Redirecting Resources to Community Based Services: A Concept Paper

Louise Fox and Ragnar Götestam

One of the legacies of the command economy in Central and Eastern Europe and the former Soviet Union is the development of a social protection system for vulnerable individuals focused on institutional care. It has been well established that the approach of removing a child or an adult from the family and the community is more expensive per client served than more inclusive approaches which are designed to support individuals within their own families and communities, main streaming them as much as possible. Institutional approaches also produce worse outcomes than community-based approaches for most individuals.

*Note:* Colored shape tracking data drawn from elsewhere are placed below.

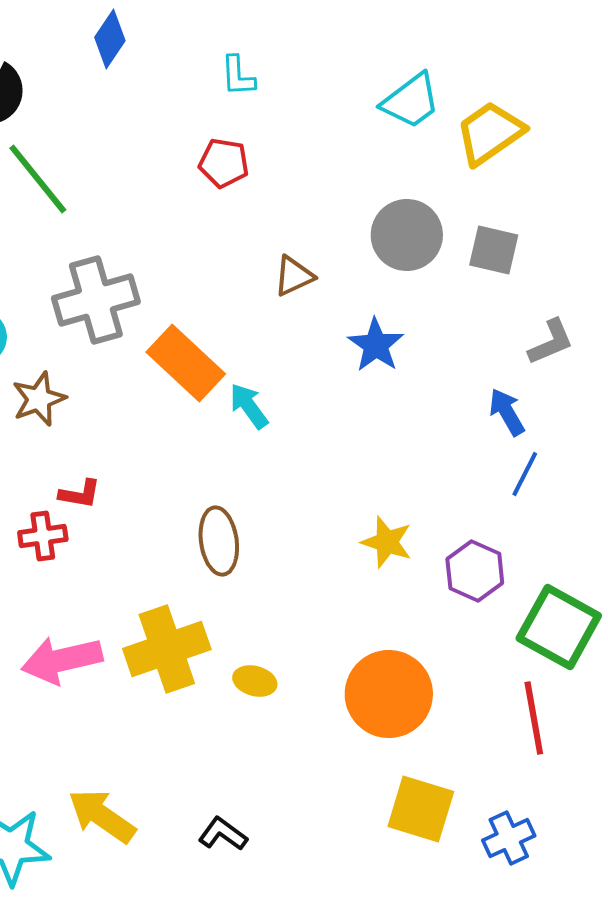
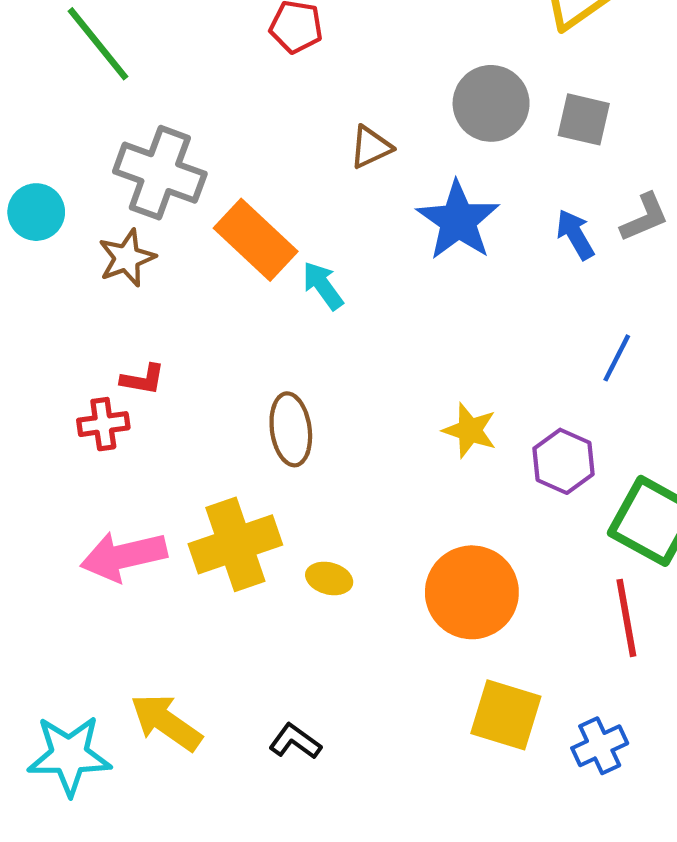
gray cross: (96, 300) -> (160, 173), turned 36
blue star: (376, 345) -> (458, 221), size x1.4
brown star: (39, 399) -> (127, 258), moved
blue arrow: (507, 412) -> (575, 234), moved

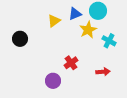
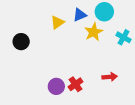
cyan cross: (109, 41) -> (123, 37), moved
red cross: (71, 63) -> (75, 84), moved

Countries seeking to change the model of social protection services have faced a number of constraints. Financing new programs requires first and foremost redirecting resources away from institutions. If countries want to develop the supply of new programs, how can they do so in an affordable manner? How should they change the financing flows to support a menu of new options, better tailored to the needs of individuals and without putting the burden of financing on the vulnerable people?

The objective of this paper is to provide a framework to help countries re-orient their financing systems for social care, so that they can implement a change program for the social care system. The ultimate objective is that countries use more family-based and inclusive care programs, and use institutional care as a last resort, thus supporting families to care for their vulnerable members rather than place them in residential care programs. Family-based and inclusive care programs are generally more effective in meeting social needs and, at least on a unit cost basis, less expensive.

Changing the financing system – although necessary -- is not sufficient to achieve the goal of less institutionalization. Other components of a change program would include reforms to ensure quality of provision such as standards and accreditation, training, information to clients, monitoring, etc., and those which improve the gatekeeping and needs assessment process, including rigorous outcome and impact evaluation. The effectiveness of the financing framework in doing its job is determined in part by the effectiveness of these other policy reforms. This paper: (a) reviews key concepts in social care financing; and (b) applies them to the problem of changing social care models in ECA countries.